RATIONALE: A link is established between air pollution and respiratory diseases. Very few studies evaluated this link with primary spontaneous pneumothorax (PSP). Contrasted results, low statistical power and methodological limits of these studies brought us to evaluate in a more thorough way this link. OBJECTIVES: (1) to estimate the relation between PSP and air pollutants namely nitrogen dioxide (NO2), ozone (O3) and particulate matter with a diameter ≤ 10 μm (PM10); (2) to investigate a time lag effect between these pollutants and occurrence of PSP. METHODS: This study has a case-crossover design.
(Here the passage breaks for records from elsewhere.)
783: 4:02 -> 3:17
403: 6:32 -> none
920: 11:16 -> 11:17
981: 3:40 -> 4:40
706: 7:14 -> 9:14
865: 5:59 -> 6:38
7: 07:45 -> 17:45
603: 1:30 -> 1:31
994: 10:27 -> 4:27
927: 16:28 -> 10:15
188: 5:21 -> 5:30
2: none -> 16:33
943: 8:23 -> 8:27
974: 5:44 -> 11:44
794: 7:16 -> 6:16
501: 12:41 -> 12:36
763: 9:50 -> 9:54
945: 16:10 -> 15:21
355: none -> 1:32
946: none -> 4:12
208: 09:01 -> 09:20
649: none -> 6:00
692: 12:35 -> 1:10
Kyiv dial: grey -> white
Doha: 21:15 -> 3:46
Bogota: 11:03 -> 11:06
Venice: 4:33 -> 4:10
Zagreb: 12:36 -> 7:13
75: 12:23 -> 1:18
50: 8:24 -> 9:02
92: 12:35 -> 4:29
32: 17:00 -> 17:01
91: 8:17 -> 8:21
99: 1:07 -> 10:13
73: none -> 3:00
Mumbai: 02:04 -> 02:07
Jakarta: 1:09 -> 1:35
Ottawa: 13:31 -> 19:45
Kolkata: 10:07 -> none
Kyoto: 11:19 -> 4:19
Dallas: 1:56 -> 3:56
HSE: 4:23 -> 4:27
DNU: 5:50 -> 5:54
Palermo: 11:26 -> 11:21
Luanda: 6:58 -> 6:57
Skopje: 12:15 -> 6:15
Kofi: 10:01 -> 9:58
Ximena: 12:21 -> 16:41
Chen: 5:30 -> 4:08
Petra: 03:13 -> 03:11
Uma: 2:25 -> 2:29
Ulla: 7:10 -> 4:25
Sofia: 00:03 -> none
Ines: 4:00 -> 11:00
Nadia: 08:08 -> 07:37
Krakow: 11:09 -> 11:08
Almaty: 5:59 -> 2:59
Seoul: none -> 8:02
Subjects aged ≥18 years admitted from 1st June 2009 to 31st May 2013, in 14 Emergency Departments centers on the French territory. Were excluded: patients with traumatic, secondary, recurrent or history of previous pneumothorax. NO2, O3 and PM10 data were collected hourly in monitoring stations. Three exposure assessments were retained: quantitative values, fast increase concentration of air pollutants and peak of pollution. These assessments were calculated for the entire exposure period and for each of the four days of all case and control periods. RESULTS: 948 subjects included. Whatever the pollutant considered, no differences were observed between case and control periods, regardless of whether the quantitative values of air pollutants exposure (p > 0.09), fast increase concentration (p > 0.46) and peak of pollution (p > 0.20). CONCLUSIONS: We failed to show a relation between PSP and short-term air pollution exposure to low levels of NO2 and PM10. An association between O3 exposure and PSP cannot be ruled out. An impact at higher exposure level, and/or a potentiating effect of different meteorological factors remain to be demonstrated.